Reverse MR analysis revealed the causal regulatory effect of specific brain networks on the gut microbiota, a novel finding that highlights the importance of top‐down regulatory pathways in the GBA. We speculate that brain network activity may affect the gut physiological state through the autonomic nervous system and neuroendocrine pathways, including regulating intestinal peristalsis, secretion, and immune signaling (Breit et al. 2018), thereby altering the physicochemical environment of the gut and shaping microbial niches (Bonaz et al. 2016). Enhanced DAN functional connectivity may inhibit the release of pro‐inflammatory factors such as TNF by activating the vagus nerve and its mediated cholinergic anti‐inflammatory pathway, thereby reducing intestinal inflammation and maintaining mucosal homeostasis (Pavlov and Tracey 2005), providing a more favorable environment for the Alloprevotella genus. In contrast, when the VAN, FPN, and SMN are over‐activated, it may be accompanied by enhanced HPA axis stress response and up‐regulated sympathetic nerve activity, promoting glucocorticoid release. This process may negatively impact microorganisms such as Alloprevotella and Methanobacteria by interfering with gut barrier function and local immune balance. Previous studies have shown that psychological stress can significantly affect gut microbial composition (Bailey et al. 2011; Bharwani et al. 2016; De Palma et al. 2015) and induce intestinal inflammatory responses (Sun et al. 2013). Furthermore, the opposite regulatory directions of the DAN and VAN toward the Alloprevotella genus also suggest that different attention networks may play different roles in maintaining gut micro‐ecological homeostasis. Although these hypotheses based on neuroanatomy and physiology have certain biological plausibility, future research can combine technologies such as optogenetics or chemogenetics to systematically explore how specific neural network activity regulates the evolution of gut micro‐ecology through neuro‐endocrine‐immune pathways, which will help develop potential brain‐derived microbial intervention strategies for neuropsychiatric diseases.

The potential causal relationships identified in this study between the gut microbiota and brain network connectivity provide important insights for nutritional intervention strategies. Studies have shown that diet is a key factor in regulating the composition and metabolic activity of the gut microbiota (Li et al. 2025; Borrego‐Ruiz and Borrego 2025). For example, foods rich in dietary fiber, whole grains, fruits, and vegetables can alter the gut micro‐ecological structure by promoting the growth of SCFA‐producing bacteria (Crocetta et al. 2024), whereas fermented foods and probiotic supplements can directly regulate the abundance of specific microbial taxa. These diet‐driven microbial changes may further affect brain functional connectivity patterns through the GBA, thus having potential impacts on cognitive function, emotional regulation, and neurodevelopment. Combining the MR results of this study, certain gut genera related to SCFA production may play a role in regulating the structural or functional connectivity of key brain networks. Therefore, promoting the growth of these beneficial microbiota through nutritional intervention means such as dietary fiber, prebiotics, or fermented foods may provide a feasible dietary strategy for improving neurohomeostasis and supporting cognitive health, especially in populations with diseases related to GBA dysfunction.

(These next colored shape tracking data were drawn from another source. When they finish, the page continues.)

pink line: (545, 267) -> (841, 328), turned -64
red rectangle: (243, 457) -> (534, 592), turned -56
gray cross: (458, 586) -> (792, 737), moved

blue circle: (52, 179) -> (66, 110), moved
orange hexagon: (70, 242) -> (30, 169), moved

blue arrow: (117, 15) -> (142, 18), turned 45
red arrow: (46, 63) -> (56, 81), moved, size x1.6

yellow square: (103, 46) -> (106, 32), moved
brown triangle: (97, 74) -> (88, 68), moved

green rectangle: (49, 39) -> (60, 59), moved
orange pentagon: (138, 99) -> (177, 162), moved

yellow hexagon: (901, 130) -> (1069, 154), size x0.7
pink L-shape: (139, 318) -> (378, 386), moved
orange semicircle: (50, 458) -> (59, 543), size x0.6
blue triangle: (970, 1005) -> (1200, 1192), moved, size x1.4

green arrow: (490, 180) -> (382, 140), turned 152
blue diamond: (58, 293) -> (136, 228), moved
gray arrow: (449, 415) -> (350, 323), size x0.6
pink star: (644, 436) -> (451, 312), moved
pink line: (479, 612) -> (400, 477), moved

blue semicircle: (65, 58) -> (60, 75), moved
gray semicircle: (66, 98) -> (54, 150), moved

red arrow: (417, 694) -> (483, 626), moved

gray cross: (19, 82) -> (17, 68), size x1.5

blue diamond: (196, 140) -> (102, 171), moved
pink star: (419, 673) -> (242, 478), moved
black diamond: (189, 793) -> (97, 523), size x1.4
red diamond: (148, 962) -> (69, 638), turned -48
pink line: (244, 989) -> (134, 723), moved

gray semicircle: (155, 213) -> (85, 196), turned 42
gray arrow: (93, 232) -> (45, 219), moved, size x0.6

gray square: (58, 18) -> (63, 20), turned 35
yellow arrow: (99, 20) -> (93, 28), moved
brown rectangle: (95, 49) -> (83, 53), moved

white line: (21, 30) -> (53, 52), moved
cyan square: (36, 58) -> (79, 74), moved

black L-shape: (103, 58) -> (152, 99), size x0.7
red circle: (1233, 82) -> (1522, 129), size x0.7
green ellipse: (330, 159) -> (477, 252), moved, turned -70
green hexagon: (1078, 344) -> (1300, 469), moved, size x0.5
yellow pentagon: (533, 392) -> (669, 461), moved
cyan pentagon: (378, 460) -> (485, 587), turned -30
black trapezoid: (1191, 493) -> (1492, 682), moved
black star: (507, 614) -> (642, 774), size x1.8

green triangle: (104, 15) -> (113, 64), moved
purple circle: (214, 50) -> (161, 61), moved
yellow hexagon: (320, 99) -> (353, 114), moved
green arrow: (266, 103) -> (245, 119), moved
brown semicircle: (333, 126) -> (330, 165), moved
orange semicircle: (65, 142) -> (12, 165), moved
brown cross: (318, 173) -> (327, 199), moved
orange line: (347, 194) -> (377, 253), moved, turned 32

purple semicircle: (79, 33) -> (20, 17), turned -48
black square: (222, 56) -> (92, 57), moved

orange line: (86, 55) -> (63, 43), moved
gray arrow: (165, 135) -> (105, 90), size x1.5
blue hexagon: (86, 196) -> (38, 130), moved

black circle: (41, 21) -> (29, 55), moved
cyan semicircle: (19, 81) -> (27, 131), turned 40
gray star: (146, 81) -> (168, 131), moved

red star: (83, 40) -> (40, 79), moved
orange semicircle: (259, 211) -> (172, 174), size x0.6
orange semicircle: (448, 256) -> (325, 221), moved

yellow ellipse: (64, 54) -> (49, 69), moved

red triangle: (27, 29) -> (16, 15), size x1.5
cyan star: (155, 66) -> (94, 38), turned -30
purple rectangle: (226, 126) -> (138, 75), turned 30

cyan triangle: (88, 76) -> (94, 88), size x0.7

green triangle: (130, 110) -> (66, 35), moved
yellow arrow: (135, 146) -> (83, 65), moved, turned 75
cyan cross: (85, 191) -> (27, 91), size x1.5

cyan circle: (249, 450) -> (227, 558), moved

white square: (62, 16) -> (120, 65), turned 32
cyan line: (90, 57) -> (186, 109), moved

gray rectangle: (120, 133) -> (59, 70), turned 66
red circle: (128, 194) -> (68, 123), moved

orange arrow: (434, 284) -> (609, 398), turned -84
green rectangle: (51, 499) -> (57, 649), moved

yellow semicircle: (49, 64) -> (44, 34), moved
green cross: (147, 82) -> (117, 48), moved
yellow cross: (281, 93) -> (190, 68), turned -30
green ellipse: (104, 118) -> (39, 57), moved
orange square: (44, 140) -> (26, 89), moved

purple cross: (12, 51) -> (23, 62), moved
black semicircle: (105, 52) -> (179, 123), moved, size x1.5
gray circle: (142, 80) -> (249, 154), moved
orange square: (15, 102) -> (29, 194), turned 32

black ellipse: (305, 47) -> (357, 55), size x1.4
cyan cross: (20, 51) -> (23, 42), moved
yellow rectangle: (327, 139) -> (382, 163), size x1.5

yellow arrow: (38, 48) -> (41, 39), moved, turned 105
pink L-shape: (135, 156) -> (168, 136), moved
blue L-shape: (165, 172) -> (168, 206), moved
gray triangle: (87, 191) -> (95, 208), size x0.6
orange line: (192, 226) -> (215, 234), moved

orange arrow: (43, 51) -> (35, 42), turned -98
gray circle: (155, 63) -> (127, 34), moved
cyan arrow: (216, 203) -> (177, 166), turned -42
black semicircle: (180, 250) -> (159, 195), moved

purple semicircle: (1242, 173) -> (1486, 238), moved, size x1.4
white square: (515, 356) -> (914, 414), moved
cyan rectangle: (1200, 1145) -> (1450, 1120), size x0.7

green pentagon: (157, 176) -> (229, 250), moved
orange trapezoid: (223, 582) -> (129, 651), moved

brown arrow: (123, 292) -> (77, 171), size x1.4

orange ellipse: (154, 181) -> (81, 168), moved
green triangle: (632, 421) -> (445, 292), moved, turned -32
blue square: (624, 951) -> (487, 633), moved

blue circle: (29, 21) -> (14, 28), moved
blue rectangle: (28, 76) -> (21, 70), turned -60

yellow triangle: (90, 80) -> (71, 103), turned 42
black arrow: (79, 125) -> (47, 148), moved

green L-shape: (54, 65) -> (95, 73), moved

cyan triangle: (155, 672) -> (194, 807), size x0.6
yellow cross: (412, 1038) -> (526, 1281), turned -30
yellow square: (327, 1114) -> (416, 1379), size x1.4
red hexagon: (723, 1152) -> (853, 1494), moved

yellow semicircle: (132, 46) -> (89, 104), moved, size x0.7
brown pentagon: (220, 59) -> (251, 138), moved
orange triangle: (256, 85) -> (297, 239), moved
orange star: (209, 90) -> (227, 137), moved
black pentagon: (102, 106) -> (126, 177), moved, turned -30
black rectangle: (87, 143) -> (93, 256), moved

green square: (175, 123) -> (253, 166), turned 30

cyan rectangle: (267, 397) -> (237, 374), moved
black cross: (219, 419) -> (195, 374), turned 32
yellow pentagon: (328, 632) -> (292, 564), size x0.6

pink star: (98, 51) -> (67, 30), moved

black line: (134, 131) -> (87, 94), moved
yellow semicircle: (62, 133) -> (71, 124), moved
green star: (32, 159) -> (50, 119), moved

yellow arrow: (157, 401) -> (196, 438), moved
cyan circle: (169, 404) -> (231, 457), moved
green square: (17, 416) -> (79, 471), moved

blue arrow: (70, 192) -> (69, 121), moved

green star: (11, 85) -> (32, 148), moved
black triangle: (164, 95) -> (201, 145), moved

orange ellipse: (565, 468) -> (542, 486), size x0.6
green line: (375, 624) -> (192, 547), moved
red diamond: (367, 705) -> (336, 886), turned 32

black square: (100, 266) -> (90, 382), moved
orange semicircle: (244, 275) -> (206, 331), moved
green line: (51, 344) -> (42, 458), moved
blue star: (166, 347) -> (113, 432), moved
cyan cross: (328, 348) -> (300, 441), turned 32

This study has several advantages. First, bidirectional MR effectively controls for confounding factors and reverse causality common in observational studies. Second, multiple MR methods and sensitivity analyses improve the robustness of the results, mapping brain network features that may be affected by the microbiome. These findings suggest that the gut microbiome may become a potential target for neuropsychiatric interventions. Meanwhile, brain functional abnormalities may in turn affect gut microbial structure, suggesting that improving brain network function through neuromodulation techniques such as brain stimulation therapies (Arulchelvan and Vanneste 2025) may indirectly restore gut micro‐ecological balance. However, this study still has certain limitations. First, the lowest taxonomic level of exposure data are at the genus level, limiting analysis at the species level. Second, human gut microbial composition is affected by environment and lifestyle, which may still lead to some genetic heterogeneity. Furthermore, potential pleiotropy may still exist among some microorganisms. Finally, although MR provides evidence for causal inference, the specific molecular mechanisms still need further verification through animal experiments and clinical studies. Future research can verify these associations in larger samples and different populations, and combine multi‐omics and longitudinal studies to further clarify the molecular mechanisms of the GBA and promote the translational application of microbiome‐based intervention strategies in neurological diseases.

Conclusion

This study evaluates the potential causal relationship between the gut microbiome and brain network connectivity from a genetic perspective through bidirectional MR analysis. The results show that specific gut microbiota can influence the connectivity of different brain networks, whereas brain network activity may also reciprocally regulate gut microbial composition, supporting the bidirectional regulatory mode of the GBA. These findings not only expand our understanding of the mechanisms underlying gut microbiota–brain network interactions but also provide new research perspectives for explaining emotional disorders, cognitive dysfunction, and neurodevelopmental diseases associated with gut–brain imbalance. Meanwhile, this study suggests that targeting gut micro‐ecology and brain network function through strategies such as dietary intervention, probiotic supplementation, or neuromodulation may become potential pathways for intervening in neuropsychiatric disorders. Future research can combine multimodal neuroimaging and multi‐omics approaches to further elucidate the molecular mechanisms of microbiome–brain network interactions, thereby promoting the application of GBA‐based precision intervention strategies in the prevention and treatment of neurological diseases.

Author Contributions

Hongchun Liao: software. Hui Liu: methodology. Longtao Yang: formal analysis. Yule Zeng: writing – original draft. Jun Liu: writing – review and editing. Yingxia Zhou: supervision.

Conflicts of Interest

The authors declare no conflicts of interest.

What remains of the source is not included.